Instructions to follow: Exactly as they appear below, repeat the lines from the one with "Artykuł był o" through the one with "mieszkali w Rzeszy", and no others.

- - -

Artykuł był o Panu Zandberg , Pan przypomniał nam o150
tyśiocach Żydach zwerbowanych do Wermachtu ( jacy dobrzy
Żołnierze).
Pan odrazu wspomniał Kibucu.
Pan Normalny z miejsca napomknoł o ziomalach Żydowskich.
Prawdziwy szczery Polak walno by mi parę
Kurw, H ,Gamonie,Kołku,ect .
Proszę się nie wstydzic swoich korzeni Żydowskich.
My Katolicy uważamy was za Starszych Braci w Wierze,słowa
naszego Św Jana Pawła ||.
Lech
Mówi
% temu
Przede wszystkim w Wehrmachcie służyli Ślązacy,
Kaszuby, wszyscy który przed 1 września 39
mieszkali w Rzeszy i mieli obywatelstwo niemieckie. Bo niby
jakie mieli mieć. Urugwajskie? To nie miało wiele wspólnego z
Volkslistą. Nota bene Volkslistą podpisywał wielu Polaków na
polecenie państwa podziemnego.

- - -

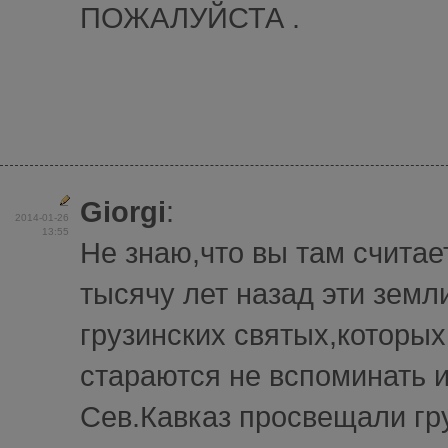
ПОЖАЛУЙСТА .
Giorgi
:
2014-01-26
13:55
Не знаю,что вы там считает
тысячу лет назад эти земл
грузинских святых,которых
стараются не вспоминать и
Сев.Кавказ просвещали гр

- - -

Result of the exercise:
Artykuł był o Panu Zandberg , Pan przypomniał nam o150
tyśiocach Żydach zwerbowanych do Wermachtu ( jacy dobrzy
Żołnierze).
Pan odrazu wspomniał Kibucu.
Pan Normalny z miejsca napomknoł o ziomalach Żydowskich.
Prawdziwy szczery Polak walno by mi parę
Kurw, H ,Gamonie,Kołku,ect .
Proszę się nie wstydzic swoich korzeni Żydowskich.
My Katolicy uważamy was za Starszych Braci w Wierze,słowa
naszego Św Jana Pawła ||.
Lech
Mówi
% temu
Przede wszystkim w Wehrmachcie służyli Ślązacy,
Kaszuby, wszyscy który przed 1 września 39
mieszkali w Rzeszy i mieli obywatelstwo niemieckie. Bo niby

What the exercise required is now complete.